In honor of my most recent post on Literature Circles, I decided to share some pictures of a whole class literature circle I just finished with my class using the book  The True Story of the Three Little Pigs.

Aside from the fact that I think this book is a lot of fun, I chose this book because it fit perfectly with Unit 2, Week 2 of our Reading Wonders series stories "The Boy Who Cried Wolf" and "Wolf! Wolf!"      (a twist on the original Boy Who Cried Wolf). In order to fit it in, I opted for substituting the paired read for this text which is a twist on "The Three Little Pigs".  
To prepare for the literature circles, I made copies of the text and provided one copy to each student. Then, I read the text aloud with them and assigned roles. I allowed my students to vote on which roles they wanted to have. [Note: Up until this point, I had been introducing the different skills needed for the roles on a weekly basis based on the skill of the week specified on the pacing guide (i.e. making connections, asking and answering questions, identifying story elements, and researching a topic), but we had never put them all together.]
 For this particular literature circle  and text, I decided to use 5 roles:
Story Mapper, Connector, Literary Luminary, Discussion Director, and Researcher. Since I decided to use 5 roles I needed to divide my students into 5 groups. I have 23 students in my class so I divided the students into 3 groups of 5 students and 2 groups of 4 students. As I previously mentioned, the students were allowed to pick which role they wanted to perform for this text. Once students were divided into their groups, they worked together to complete their shared task.

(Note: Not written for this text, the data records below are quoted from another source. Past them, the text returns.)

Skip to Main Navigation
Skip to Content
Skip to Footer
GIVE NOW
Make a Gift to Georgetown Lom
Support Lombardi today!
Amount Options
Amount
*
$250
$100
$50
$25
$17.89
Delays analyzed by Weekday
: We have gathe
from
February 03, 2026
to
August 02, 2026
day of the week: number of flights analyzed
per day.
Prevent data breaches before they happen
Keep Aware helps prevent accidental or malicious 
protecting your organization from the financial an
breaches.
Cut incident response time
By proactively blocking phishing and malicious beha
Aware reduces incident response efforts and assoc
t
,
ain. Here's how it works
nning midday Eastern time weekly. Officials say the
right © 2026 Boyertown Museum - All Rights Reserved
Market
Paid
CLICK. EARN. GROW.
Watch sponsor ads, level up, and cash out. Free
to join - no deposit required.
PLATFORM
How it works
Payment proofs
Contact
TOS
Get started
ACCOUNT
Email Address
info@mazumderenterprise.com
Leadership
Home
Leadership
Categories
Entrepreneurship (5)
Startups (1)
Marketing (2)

Here are some pictures of students working in same role groups:

Word Wizards researching interesting or unfamiliar words
           

Researchers researching topics of their choice related to the text
Story Mappers working together to identify story elements

Discussion Directors discussing questions to ask their classmates
After students finished their shared task with their group, it was time for them to share their expert knowledge with each other using the jigsaw strategy. Using the jigsaw strategy, I picked one student from each group/role and created a new group of students. I explained jigsaw to them by comparing it to puzzle pieces, I explained that each of them held a piece of the "puzzle" or part of the story and each of them needed to share their piece in order to see/understand the whole picture or whole story.

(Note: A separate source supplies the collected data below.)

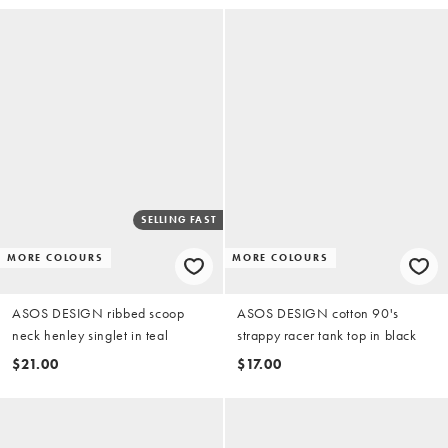
SELLING FAST
MORE COLOURS
MORE COLOURS
ASOS DESIGN ribbed scoop
ASOS DESIGN cotton 90's
neck henley singlet in teal
strappy racer tank top in black
$21.00
$17.00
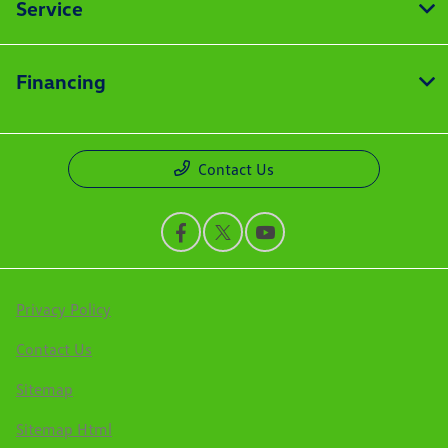
Service
Financing
Contact Us
Privacy Policy
Contact Us
Sitemap
Sitemap Html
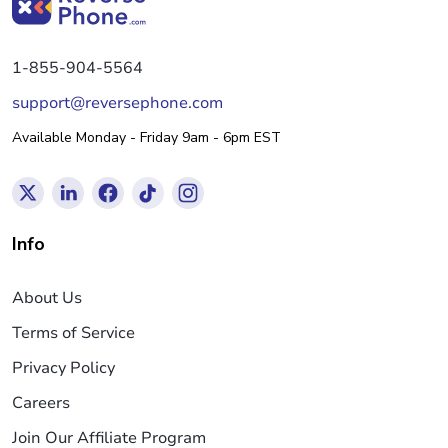
1-855-904-5564
support@reversephone.com
Available Monday - Friday 9am - 6pm EST
Info
About Us
Terms of Service
Privacy Policy
Careers
Join Our Affiliate Program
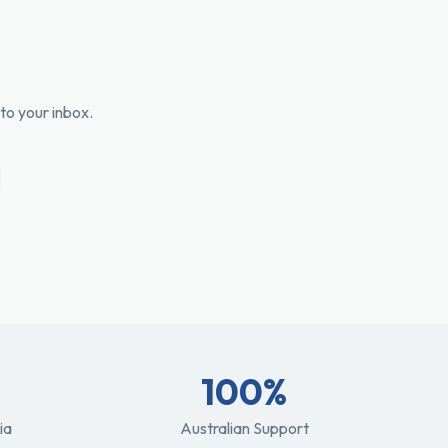
to your inbox.
100%
ia
Australian Support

Before the students began sharing, I went over the rules of Collaborative Conversation I picked up from my colleague More Time 2 Teach. Click {HERE} to download a FREE copy. 


These rules are a great reminder for students on how to behave when sharing or collaborating with their classmates. The students did a great job of following them, however, one rule I found myself having to remind students was to respond with a question or comment. As I walked around to observe the different groups, I noticed several students just reading their responses from their worksheets and moving on to the next person to read. So, I stopped the class for a minute to reiterate the importance of responding to each person with a comment or question and I also sat in with the different groups and modeled or prompted them to ask questions so they could see how doing so promotes more conversation. The students quickly picked up on it and were more consistent about responding to their classmates. Overall, I couldn't be happier with the way they participated and shared with each other being that this was their first time working in the whole group literature circles. I am sure as we continue to engage in literature circles throughout the year it will become second nature to them. 

Here are some pictures of the students working in mixed groups (jigsaw):

Students collaborating to share the information they discovered in their different roles




I hope you have enjoyed reading about our adventures with literature circles. If you don't already implement them in your classroom, I encourage you to do so. Not only do the students love engaging in literature circles, but they empower students to create their own understanding of text and become independent readers.